SHANGHAI, Jan 20(Reuters) – China stocks rose on Monday on signs of a stabilizing domestic economy and increasing expectations of government stimulus to aid growth, while Hong Kong shares dipped.

** The CSI300 index rose 0.5% to 4,176.50 by the end of the morning session, while the Shanghai Composite Index gained 0.4% to 3,088.59.

** In Hong Kong, the Hang Seng index dropped 0.4% to 28,942.57, while the Hong Kong China Enterprises Index lost 0.2% to 11,401.63.

** China is confident of maintaining steady industrial growth this year despite big pressures facing the sector, Minister of Industry and Information Technology Miao Wei said on Monday.

** His remarks came after China’s industrial output topped expectations in December by growing 6.9% from a year earlier, the strongest pace in nine months.

** Investors also expect more government stimulus ahead after China’s economic growth cooled to a near 30-year low of 6.1% in 2019 amid a bruising trade war with the United States.
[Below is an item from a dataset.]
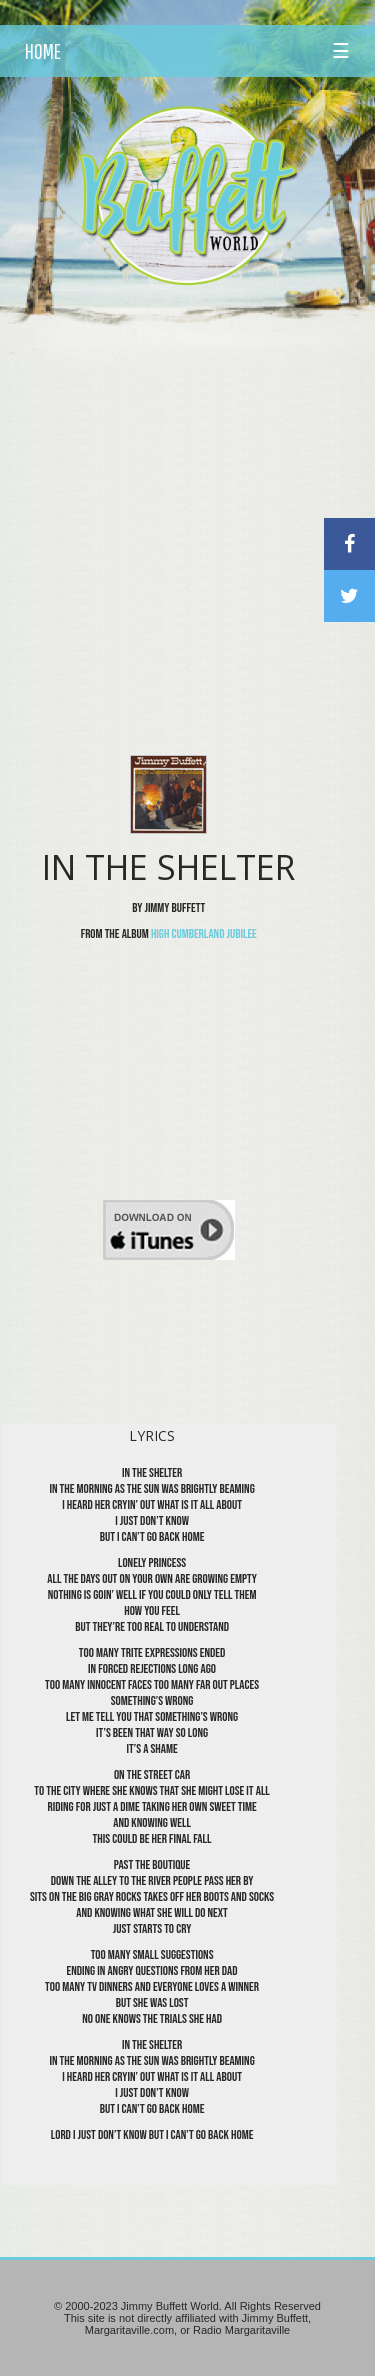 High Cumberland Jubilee (204, 934)
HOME (43, 51)
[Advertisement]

** Among shares, hotel operators and tourism firms slumped following news that an outbreak of a new coronavirus in China was spreading to other cities, raising concerns around its containment and clouding travel plans of millions of Chinese for Lunar New Year holiday.

** BTG Hotels Group Co and Shanghai Jin Jiang International Hotels Development Co tumbled over 7%, while tourism company Songcheng Performance Development Co slumped over 8%.